Data compression for fast dimension reduction and clustering of high-dimensional discrete data

High-dimensional discrete data arise in many contemporary applications, including genomics, microbiome research, survey studies, and digital behavioral analysis. Clustering such data remains challenging because existing methods are often computationally demanding, sensitive to sparsity and discreteness, or designed for specific data types. We propose a deterministic dimension-reduction framework for clustering high-dimensional discrete observations. The method compresses each observation into a low-dimensional continuous representation through weighted sums defined by a scaled positional encoding, yielding a numerically stable transformation applicable to binary, categorical, and count-valued data. We establish several theoretical properties of the proposed compression. The mapping is injective, ensuring that distinct observations remain distinct after compression. Under mild regularity conditions, the compressed variables admit an approximate Gaussian representation, providing a theoretical basis for model-based clustering in the compressed space. We further show that separation between cluster centroids is preserved under compression, implying that location-driven cluster structure remains identifiable after dimension reduction. Extensive simulation studies demonstrate accurate cluster recovery across a wide range of realistic settings. The proposed approach is also computationally efficient, providing substantial speed improvements over commonly used dimension-reduction techniques often used in conjunction with clustering. Applications to Irish baby-name records and microbiome data further illustrate its practical utility. The proposed framework offers a scalable, computationally efficient, and broadly applicable approach to clustering high-dimensional discrete data.
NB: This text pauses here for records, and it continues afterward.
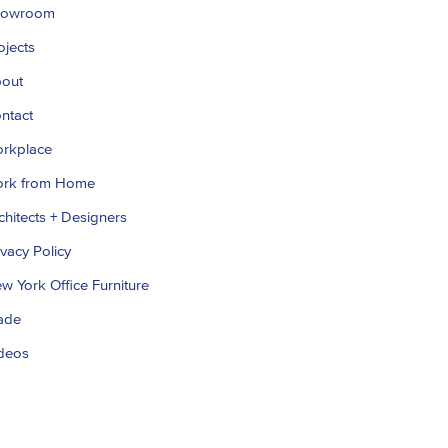
howroom
ojects
out
ntact
rkplace
rk from Home
chitects + Designers
ivacy Policy
w York Office Furniture
ade
deos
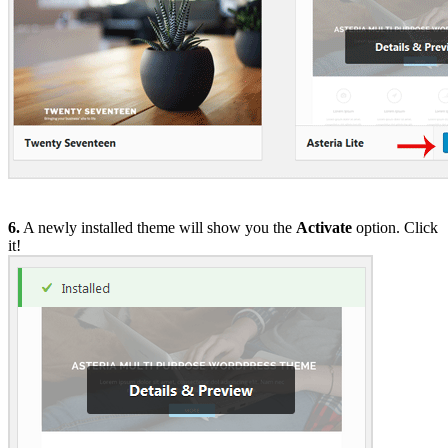
6.
A newly installed theme will show you the
Activate
option. Click
it!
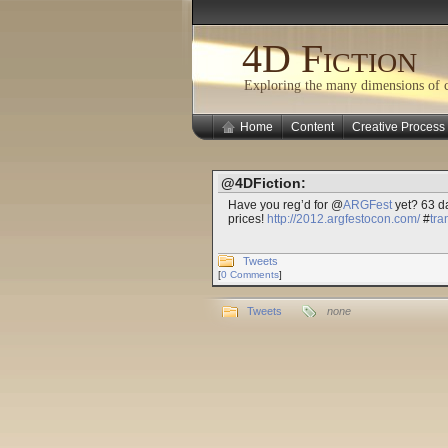
4D Fiction
Exploring the many dimensions of cr
Home
Content
Creative Process
@4DFiction:
Have you reg’d for @
ARGFest
yet? 63 da
prices!
http://2012.argfestocon.com/
#
tr
Tweets
[
0 Comments
]
Tweets
none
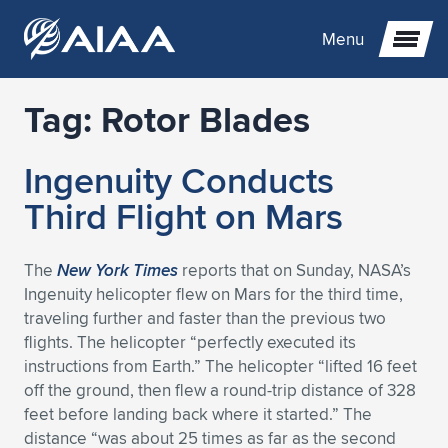
Menu
Tag:
Rotor Blades
Expand subnavigation for previous item
Ingenuity Conducts
Expand subnavigation for previous item
Expand subnavigation for previous item
Third Flight on Mars
Expand subnavigation for previous item
Expand subnavigation for previous item
Expand subnavigation for previous item
The
New York Times
reports that on Sunday, NASA’s
Expand subnavigation for previous item
Expand subnavigation for previous item
Expand subnavigation for previous item
Expand subnavigation for previous item
Expand subnavigation for previous item
Ingenuity helicopter flew on Mars for the third time,
traveling further and faster than the previous two
Expand subnavigation for previous item
Expand subnavigation for previous item
Expand subnavigation for previous item
Expand subnavigation for previous item
flights. The helicopter “perfectly executed its
instructions from Earth.” The helicopter “lifted 16 feet
Expand subnavigation for previous item
Expand subnavigation for previous item
Expand subnavigation for previous item
Expand subnavigation for previous item
Expand subnavigation for previous item
off the ground, then flew a round-trip distance of 328
feet before landing back where it started.” The
Expand subnavigation for previous item
Expand subnavigation for previous item
Expand subnavigation for previous item
Expand subnavigation for previous item
Expand subnavigation for previous item
distance “was about 25 times as far as the second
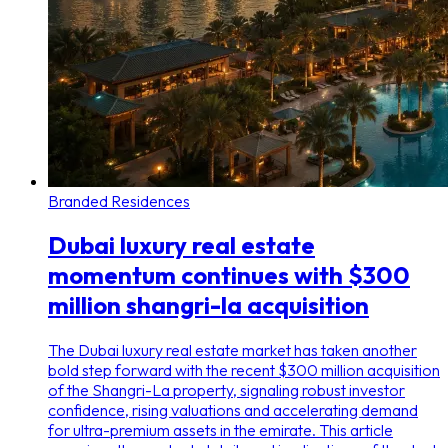
Branded Residences
Dubai luxury real estate
momentum continues with $300
million shangri-la acquisition
The Dubai luxury real estate market has taken another
bold step forward with the recent $300 million acquisition
of the Shangri-La property, signaling robust investor
confidence, rising valuations and accelerating demand
for ultra-premium assets in the emirate. This article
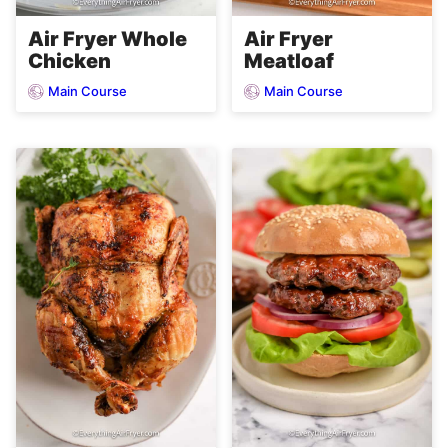
Air Fryer Whole
Air Fryer
Chicken
Meatloaf
Main Course
Main Course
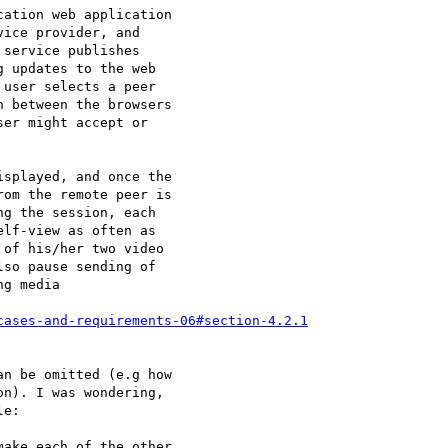
cases-and-requirements-06#section-4.2.1
n be omitted (e.g how 

n). I was wondering, 

e:

ake each of the other 
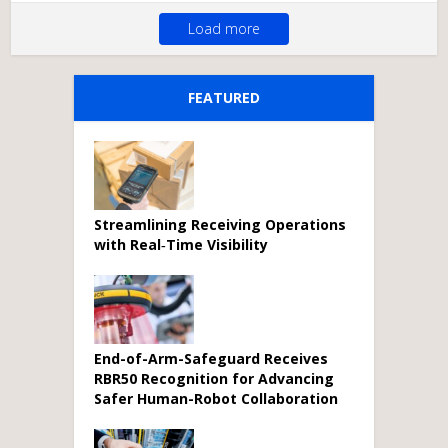
Load more
FEATURED
Streamlining Receiving Operations
with Real‑Time Visibility
End-of-Arm-Safeguard Receives
RBR50 Recognition for Advancing
Safer Human-Robot Collaboration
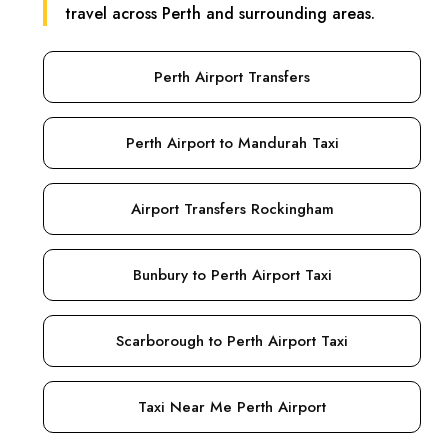
travel across Perth and surrounding areas.
Perth Airport Transfers
Perth Airport to Mandurah Taxi
Airport Transfers Rockingham
Bunbury to Perth Airport Taxi
Scarborough to Perth Airport Taxi
Taxi Near Me Perth Airport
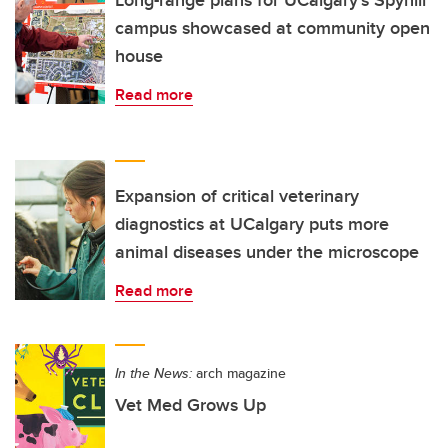
campus showcased at community open
house
Read more
Expansion of critical veterinary
diagnostics at UCalgary puts more
animal diseases under the microscope
Read more
In the News:
arch magazine
Vet Med Grows Up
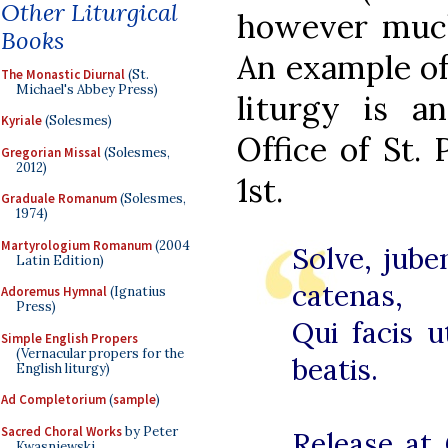
Other Liturgical
however much 
Books
An example of 
The Monastic Diurnal
(St.
Michael's Abbey Press)
liturgy is a
Kyriale
(Solesmes)
Office of St.
Gregorian Missal
(Solesmes,
2012)
1st.
Graduale Romanum
(Solesmes,
1974)
Martyrologium Romanum
(2004
Solve, jube
Latin Edition)
catenas,
Adoremus Hymnal
(Ignatius
Press)
Qui facis u
Simple English Propers
(Vernacular propers for the
beatis.
English liturgy)
Ad Completorium
(
sample
)
Sacred Choral Works
by Peter
Release at 
Kwasniewski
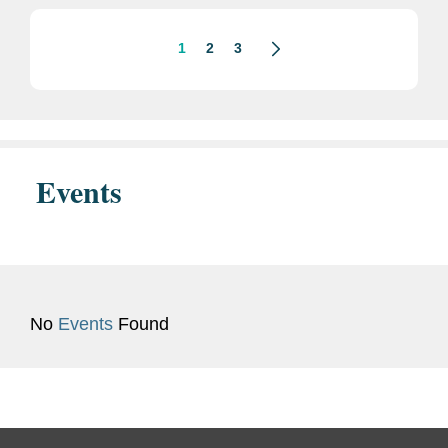
an employee stock ownership...
1
2
3
Events
No
Events
Found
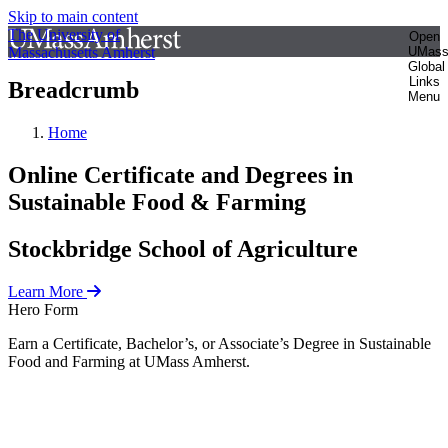
Skip to main content
The University of
Open
Massachusetts Amherst
UMas
Global
Links
Breadcrumb
Menu
Home
Online Certificate and Degrees in
Sustainable Food & Farming
Stockbridge School of Agriculture
Learn More
Hero Form
Earn a Certificate, Bachelor’s, or Associate’s Degree in Sustainable
Food and Farming at UMass Amherst.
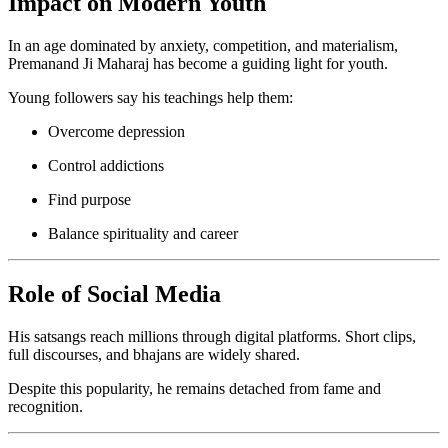
Impact on Modern Youth
In an age dominated by anxiety, competition, and materialism,
Premanand Ji Maharaj has become a guiding light for youth.
Young followers say his teachings help them:
Overcome depression
Control addictions
Find purpose
Balance spirituality and career
Role of Social Media
His satsangs reach millions through digital platforms. Short clips,
full discourses, and bhajans are widely shared.
Despite this popularity, he remains detached from fame and
recognition.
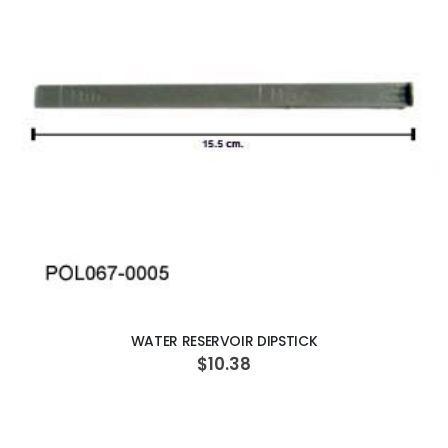
ADD TO CART
WATER RESERVOIR DIPSTICK
$10.38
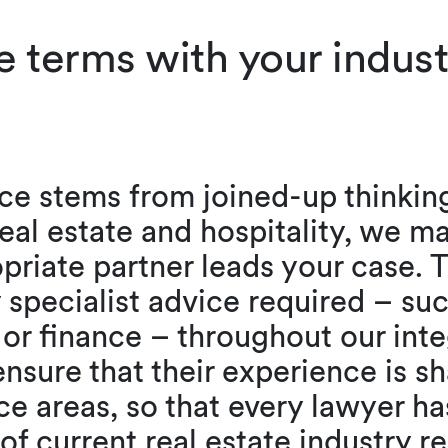
e terms with your indus
ce stems from joined-up thinkin
eal estate and hospitality, we m
priate partner leads your case. T
 specialist advice required – su
 or finance – throughout our inte
nsure that their experience is sh
ce areas, so that every lawyer has
of current real estate industry 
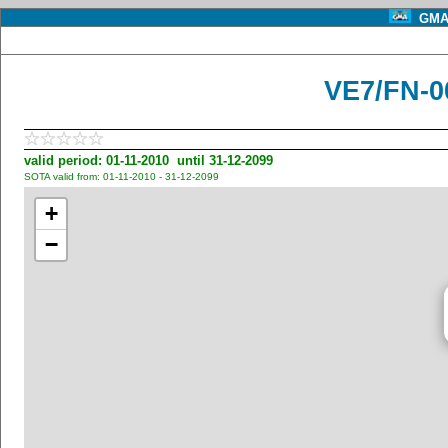
GMA 
VE7/FN-0
valid period: 01-11-2010 until 31-12-2099
SOTA valid from: 01-11-2010 - 31-12-2099
+
−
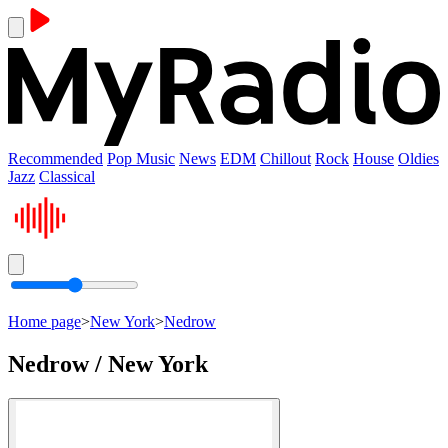
Recommended
Pop Music
News
EDM
Chillout
Rock
House
Oldies
Jazz
Classical
Home page
>
New York
>
Nedrow
Nedrow / New York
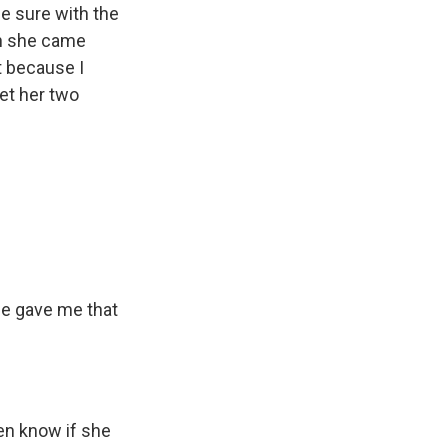
de sure with the
en she came
t because I
et her two
he gave me that
ven know if she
翻译：高维离散数据广泛出现在基因组学、微生物组研究、调查研究及数字行为分析等当代应用中。对此类数据进行聚类仍具有挑战性，因为现有方法往往计算成本高、对稀疏性和离散性敏感，或针对特定数据类型设计。我们提出一种用于高维离散观测聚类的确定性降维框架。该方法通过可缩放位置编码定义的加权和，将每个观测压缩为低维连续表示，生成适用于二值、分类及计数型数据的数值稳定变换。我们建立了所提压缩方法的若干理论性质：该映射为单射，确保不同观测在压缩后仍保持区分性；在温和正则性条件下，压缩变量近似服从高斯分布，这为在压缩空间中进行基于模型的聚类提供了理论基础。我们进一步证明压缩过程保持聚类中心之间的分离度，意味着基于位置驱动的聚类结构在降维后仍可识别。广泛的仿真研究表明，该方法在多种现实场景下均能准确恢复聚类结构。所提方法计算高效，相较于常用于聚类配合的降维技术，能实现显著的加速效果。针对爱尔兰婴儿姓名记录及微生物组数据的应用进一步验证了其实用价值。该框架为高维离散数据聚类提供了一种可扩展、计算高效且广泛适用的解决方案。